In Nonfiction workshop, one of the most common rules is that personal essays and memoirs should be written from a place of emotional distance. In theory, this principle allows writers to analyze their lives with clarity and logic. And it gives them the time and context to understand the importance of a life event and clarify that importance for the reader. However, it also leads to a lot of writing about half-remembered events, and a lot of writing that avoids the messiest aspects of human emotion. There are times when writing from that place of immediate emotional turmoil could produce stronger and more engaging work. But because emotional turmoil doesn’t usually produce stronger writing, “emotional distance” has become one of those repeated rules of nonfiction writing, and it is a rule that nearly everyone adheres to.

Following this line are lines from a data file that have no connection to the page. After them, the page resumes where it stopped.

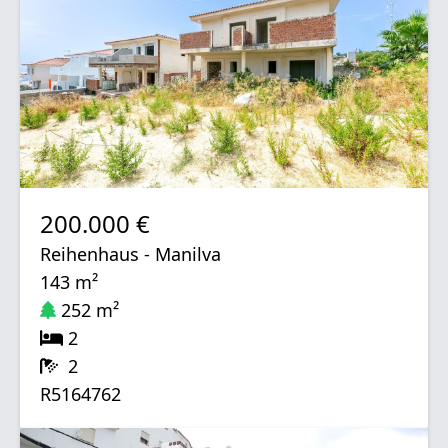
200.000 €
Reihenhaus - Manilva
143 m²
252 m²
2
2
R5164762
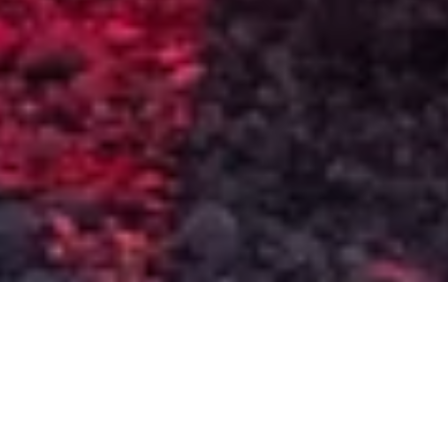
DS_BREADCRUMB.HOME
TREKKING
ZEIT ZUM UNTERTAUCHEN
Hüpf ins Urlaubsglück!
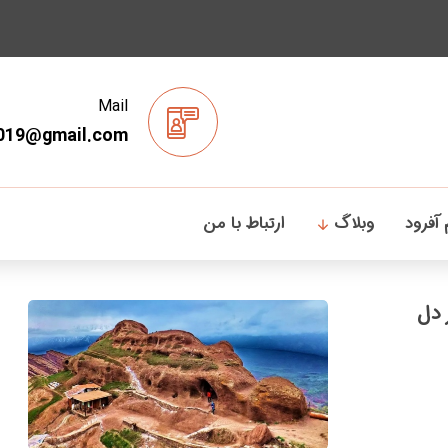
Mail
019@gmail.com
 آفرود
وبلاگ
ارتباط با من
 دل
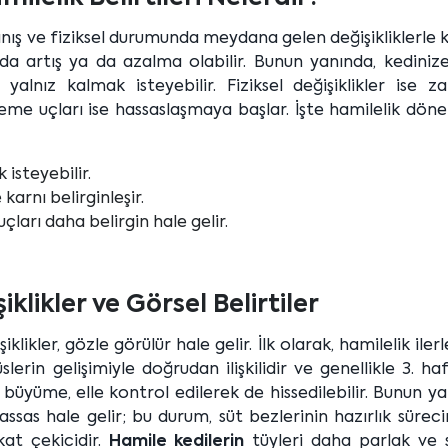
ranış ve fiziksel durumunda meydana gelen değişikliklerle 
ında artış ya da azalma olabilir. Bunun yanında, kedini
yalnız kalmak isteyebilir. Fiziksel değişiklikler ise z
meme uçları ise hassaslaşmaya başlar. İşte hamilelik dö
 isteyebilir.
karnı belirginleşir.
arı daha belirgin hale gelir.
iklikler ve Görsel Belirtiler
klikler, gözle görülür hale gelir. İlk olarak, hamilelik iler
lerin gelişimiyle doğrudan ilişkilidir ve genellikle 3. h
büyüme, elle kontrol edilerek de hissedilebilir. Bunun yan
sas hale gelir; bu durum, süt bezlerinin hazırlık süreci
kat çekicidir.
Hamile kedilerin
tüyleri daha parlak ve s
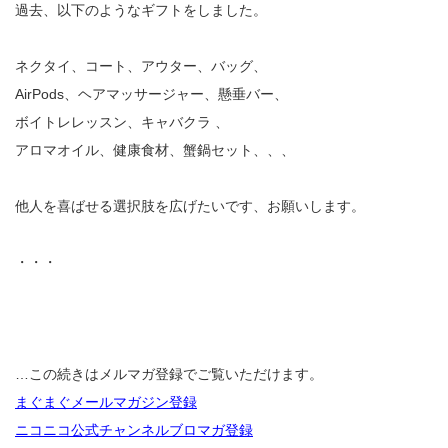
過去、以下のようなギフトをしました。
ネクタイ、コート、アウター、バッグ、
AirPods、ヘアマッサージャー、懸垂バー、
ボイトレレッスン、キャバクラ 、
アロマオイル、健康食材、蟹鍋セット、、、
他人を喜ばせる選択肢を広げたいです、お願いします。
・・・
…この続きはメルマガ登録でご覧いただけます。
まぐまぐメールマガジン登録
ニコニコ公式チャンネルブロマガ登録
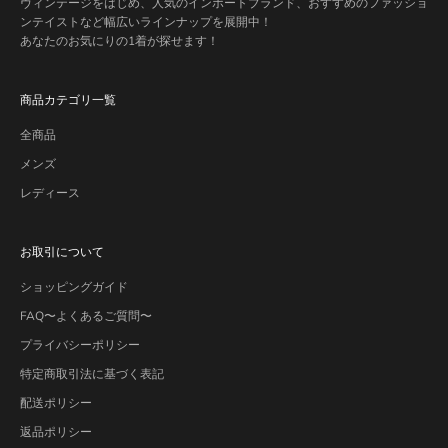
ヴィンテージをはじめ、人気のインポートブランド、おすすめのファッショ
ンテイストなど幅広いラインナップを展開中！
あなたのお気にりの1着が探せます！
商品カテゴリ一覧
全商品
メンズ
レディース
お取引について
ショッピングガイド
FAQ〜よくあるご質問〜
プライバシーポリシー
特定商取引法に基づく表記
配送ポリシー
返品ポリシー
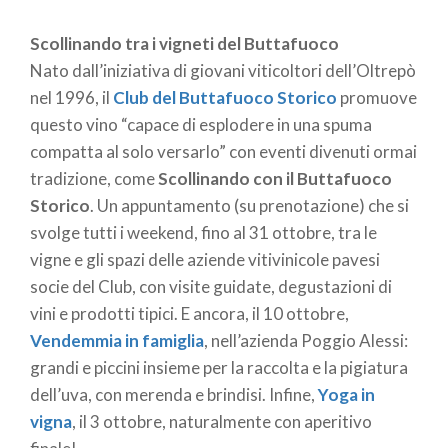
prelibato nettare nelle terre e negli spazi dove
nasce.
Cantine Aperte in vendemmia
, organizzato
Scollinando tra i vigneti del Buttafuoco
dal
Movimento del Turismo del Vino Lombardia
,
Nato dall’iniziativa di giovani viticoltori dell’Oltrepò
rappresenta un’occasione per conoscere i vini e la
nel 1996, il
Club del Buttafuoco Storico
promuove
storia dei suoi produttori nel territorio.
questo vino “capace di esplodere in una spuma
compatta al solo versarlo” con eventi divenuti ormai
La “fabbrica” del vino apre i propri spazi a tutti, non
tradizione, come
Scollinando con il Buttafuoco
solo per un imperdibile brindisi in vigna ma anche per
Storico
. Un appuntamento (su prenotazione) che si
partecipare attivamente all’emozione della raccolta
svolge tutti i weekend, fino al 31 ottobre, tra le
dell’uva e della pigiatura. In Valcalepio, nelle zone del
vigne e gli spazi delle aziende vitivinicole pavesi
Garda (Valtenesi, Lugana) e dei colli morenici
socie del Club, con visite guidate, degustazioni di
mantovani, a San Colombano al Lambro e
vini e prodotti tipici. E ancora, il 10 ottobre,
nell’Oltrepò Pavese, fino al primo weekend di
Vendemmia in famiglia
, nell’azienda Poggio Alessi:
ottobre.
grandi e piccini insieme per la raccolta e la pigiatura
dell’uva, con merenda e brindisi. Infine,
Yoga in
vigna
, il 3 ottobre, naturalmente con aperitivo
Nel centro storico di Voghera, con produttori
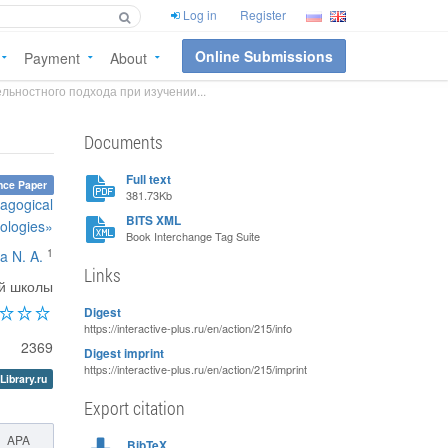
Log in
Register
Online Submissions
Payment
About
льностного подхода при изучении...
Documents
Full text
nce Paper
381.73Kb
dagogical
BITS XML
ologies»
Book Interchange Tag Suite
1
a N. A.
Links
ой школы
Digest
https://interactive-plus.ru/en/action/215/info
2369
Digest imprint
https://interactive-plus.ru/en/action/215/imprint
Library.ru
Export citation
APA
BibTeX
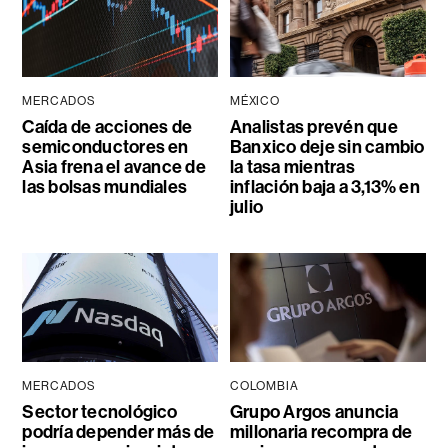
MERCADOS
MÉXICO
Caída de acciones de
Analistas prevén que
semiconductores en
Banxico deje sin cambio
Asia frena el avance de
la tasa mientras
las bolsas mundiales
inflación baja a 3,13% en
julio
MERCADOS
COLOMBIA
Sector tecnológico
Grupo Argos anuncia
podría depender más de
millonaria recompra de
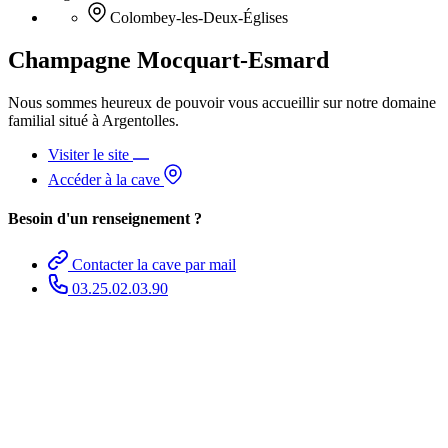
Colombey-les-Deux-Églises
Champagne Mocquart-Esmard
Nous sommes heureux de pouvoir vous accueillir sur notre domaine
familial situé à Argentolles.
Visiter le site
Accéder à la cave
Besoin d'un renseignement ?
Contacter la cave par mail
03.25.02.03.90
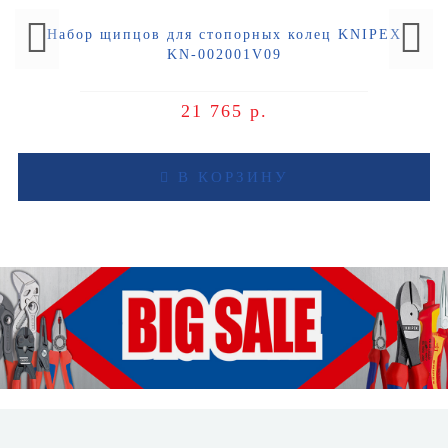
Набор щипцов для стопорных колец KNIPEX
KN-002001V09
21 765 р.
В КОРЗИНУ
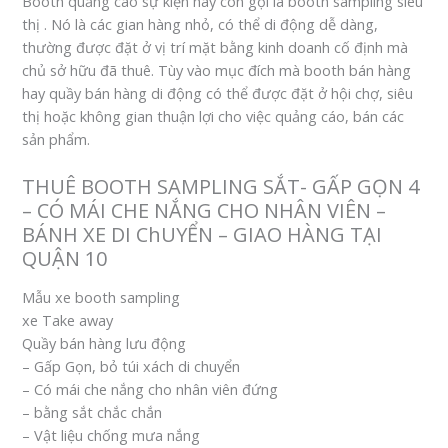
Booth quảng cáo sự kiện hay còn gọi là booth sampling siêu
thị . Nó là các gian hàng nhỏ, có thể di động dễ dàng,
thường được đặt ở vị trí mặt bằng kinh doanh cố định mà
chủ sở hữu đã thuê. Tùy vào mục đích mà booth bán hàng
hay quầy bán hàng di động có thể được đặt ở hội chợ, siêu
thị hoặc không gian thuận lợi cho việc quảng cáo, bán các
sản phẩm.
THUÊ BOOTH SAMPLING SẮT- GẤP GỌN 4
– CÓ MÁI CHE NẮNG CHO NHÂN VIÊN –
BÁNH XE DI ChUYỂN – GIAO HÀNG TẠI
QUẬN 10
Mẫu xe booth sampling
xe Take away
Quầy bán hàng lưu động
– Gấp Gọn, bỏ túi xách di chuyển
– Có mái che nắng cho nhân viên đứng
– bằng sắt chắc chắn
– Vật liệu chống mưa nắng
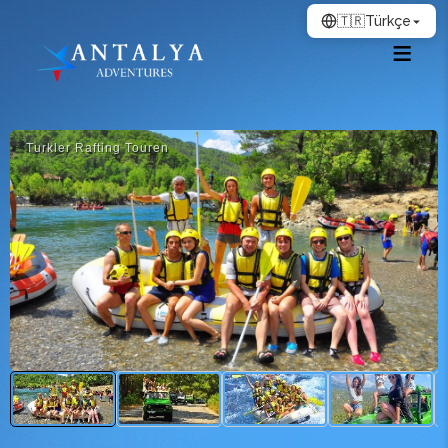
🇹🇷
Türkçe
Turkler Rafting Touren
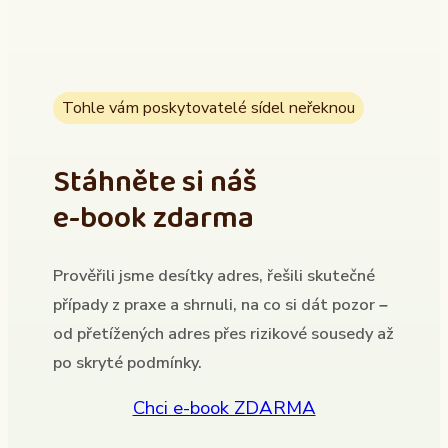
Tohle vám poskytovatelé sídel neřeknou
Stáhněte si náš
e-book zdarma
Prověřili jsme desítky adres, řešili skutečné
případy z praxe a shrnuli, na co si dát pozor –
od přetížených adres přes rizikové sousedy až
po skryté podmínky.
Chci e-book ZDARMA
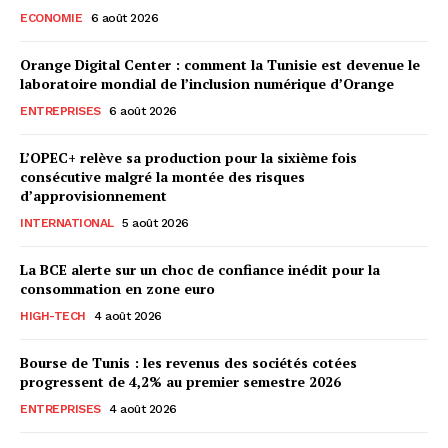
ECONOMIE
6 août 2026
Orange Digital Center : comment la Tunisie est devenue le
laboratoire mondial de l’inclusion numérique d’Orange
ENTREPRISES
6 août 2026
L’OPEC+ relève sa production pour la sixième fois
consécutive malgré la montée des risques
d’approvisionnement
INTERNATIONAL
5 août 2026
La BCE alerte sur un choc de confiance inédit pour la
consommation en zone euro
HIGH-TECH
4 août 2026
Bourse de Tunis : les revenus des sociétés cotées
progressent de 4,2% au premier semestre 2026
ENTREPRISES
4 août 2026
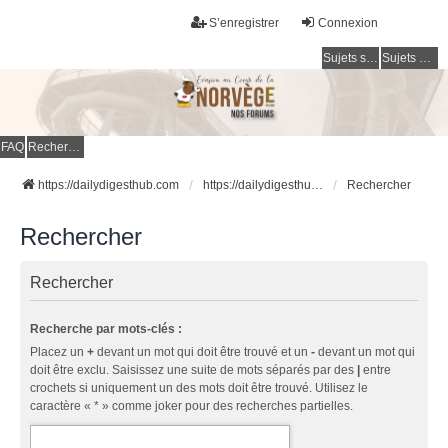
S’enregistrer
Connexion
Sujets sans réponse
Sujets actifs
FAQ
Rechercher
https://dailydigesthub.com
https://dailydigesthub.com
Rechercher
Rechercher
Rechercher
Recherche par mots-clés :
Placez un
+
devant un mot qui doit être trouvé et un
-
devant un mot qui
doit être exclu. Saisissez une suite de mots séparés par des
|
entre
crochets si uniquement un des mots doit être trouvé. Utilisez le
caractère « * » comme joker pour des recherches partielles.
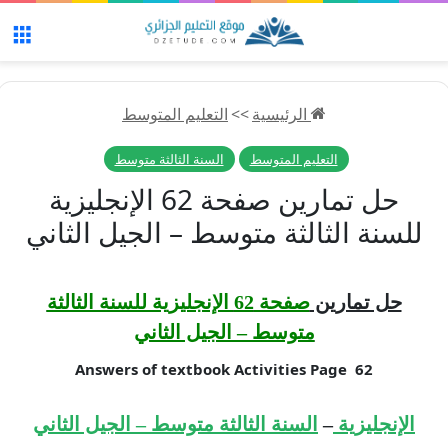
الق
الرئيسية
>>
التعليم المتوسط
التعليم المتوسط
السنة الثالثة متوسط
حل تمارين صفحة 62 الإنجليزية
للسنة الثالثة متوسط – الجيل الثاني
حل تمارين
صفحة 62 الإنجليزية للسنة الثالثة
متوسط – الجيل الثاني
62 Answers of textbook Activities Page
الإنجليزية
–
السنة الثالثة متوسط – الجيل الثاني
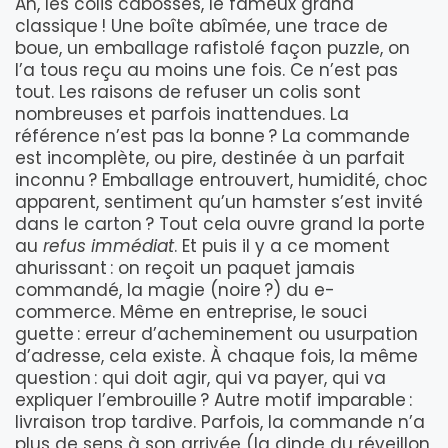
Ah, les colis cabossés, le fameux grand
classique ! Une boîte abîmée, une trace de
boue, un emballage rafistolé façon puzzle, on
l’a tous reçu au moins une fois. Ce n’est pas
tout. Les raisons de refuser un colis sont
nombreuses et parfois inattendues. La
référence n’est pas la bonne ? La commande
est incomplète, ou pire, destinée à un parfait
inconnu ? Emballage entrouvert, humidité, choc
apparent, sentiment qu’un hamster s’est invité
dans le carton ? Tout cela ouvre grand la porte
au
refus immédiat
. Et puis il y a ce moment
ahurissant : on reçoit un paquet jamais
commandé, la magie (noire ?) du e-
commerce. Même en entreprise, le souci
guette : erreur d’acheminement ou usurpation
d’adresse, cela existe. À chaque fois, la même
question : qui doit agir, qui va payer, qui va
expliquer l’embrouille ? Autre motif imparable :
livraison trop tardive. Parfois, la commande n’a
plus de sens à son arrivée (la dinde du réveillon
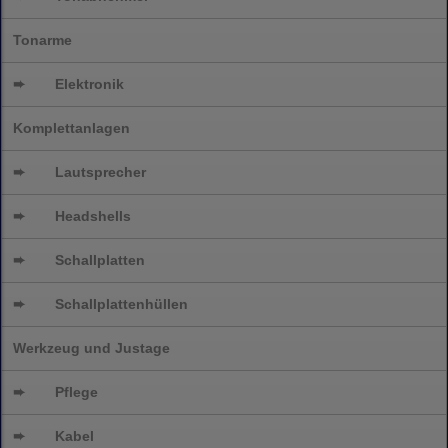
Tonarme
➨
Elektronik
Komplettanlagen
➨
Lautsprecher
➨
Headshells
➨
Schallplatten
➨
Schallplattenhüllen
Werkzeug und Justage
➨
Pflege
➨
Kabel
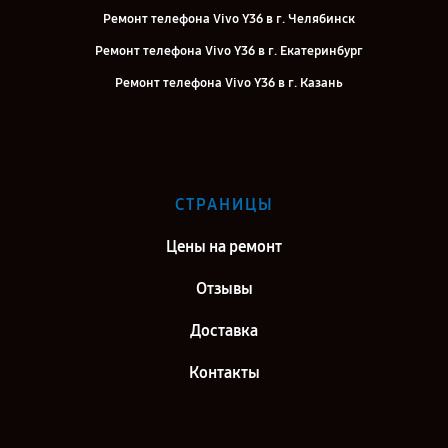
Ремонт телефона Vivo Y36 в г. Челябинск
Ремонт телефона Vivo Y36 в г. Екатеринбург
Ремонт телефона Vivo Y36 в г. Казань
Ремонт телефона Vivo Y36 в г. Воронеж
Ремонт телефона Vivo Y36 в г. Саратов
Ремонт телефона Vivo Y36 в г. Самара
СТРАНИЦЫ
Ремонт телефона Vivo Y36 в г. Киров
Цены на ремонт
Отзывы
Доставка
Контакты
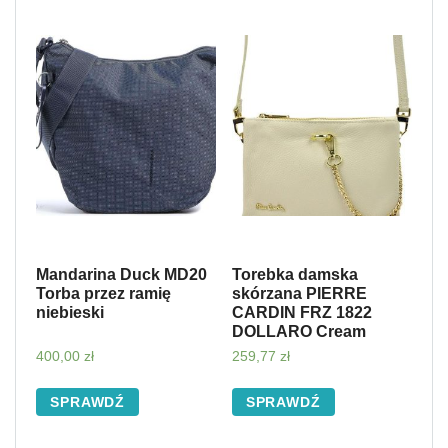
Mandarina Duck MD20
Torebka damska
Torba przez ramię
skórzana PIERRE
niebieski
CARDIN FRZ 1822
DOLLARO Cream
400,00
zł
259,77
zł
SPRAWDŹ
SPRAWDŹ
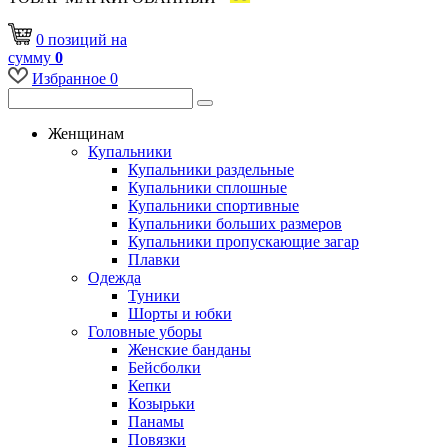
0
позиций
на
сумму
0
Избранное
0
Женщинам
Купальники
Купальники раздельные
Купальники сплошные
Купальники спортивные
Купальники больших размеров
Купальники пропускающие загар
Плавки
Одежда
Туники
Шорты и юбки
Головные уборы
Женские банданы
Бейсболки
Кепки
Козырьки
Панамы
Повязки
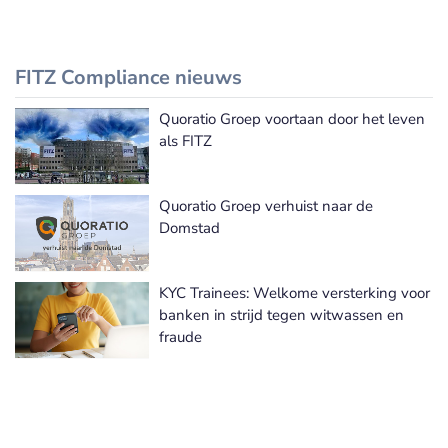
FITZ Compliance nieuws
Quoratio Groep voortaan door het leven
FITZ Compliance nieuws
als FITZ
Quoratio Groep verhuist naar de
Domstad
KYC Trainees: Welkome versterking voor
banken in strijd tegen witwassen en
fraude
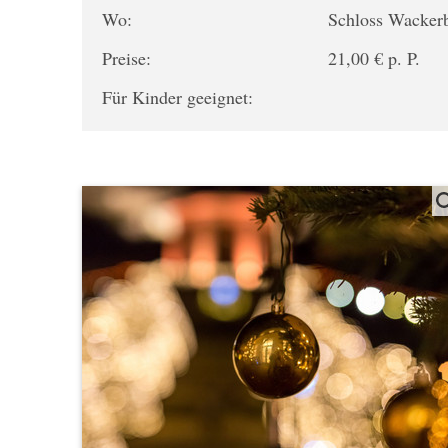
Wo:
Schloss Wacker
Preise:
21,00 € p. P.
Für Kinder geeignet:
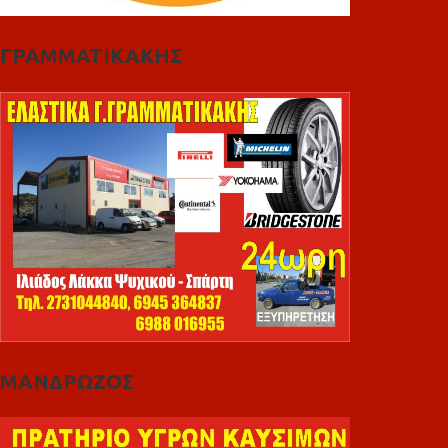
ΓΡΑΜΜΑΤΙΚΑΚΗΣ
ΜΑΝΔΡΩΖΟΣ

During Tom Sleigh’s workshop, we were asked to break all of our rules. Sleigh asked us to look at our writing and consider our process — the rules we’ve set for ourselves or heard touted in workshop and adopted — and to do the opposite of what we would normally do. For people who normally write from a place of logic, try writing from a place of emotion. For people who normally write minimalist prose, try writing as a maximalist. If there is a subject you avoid, why? If there is a subject you always return to, find something else. Sleigh’s workshop was a process of undoing what we have done to our writing in previous workshops and remembering that with each piece we write, we must sit down and decide for ourselves what form it will take and what rules will help or hinder the piece — Is this a piece that will benefit from emotional turmoil or emotional distance? Only the writer can decide. Because in writing, there are no rules, only decisions. Every writer has the privilege of deciding what form will benefit her piece, with or without the consensus of the workshop.  


Shari Lefler is an MFA student, focused on Literary Non-Fiction at Florida Atlantic University.  She was born and raised in Boca Raton, FL, where she spends her spare time trying to cuddle with her dog, which spends its spare time trying to escape her grasp.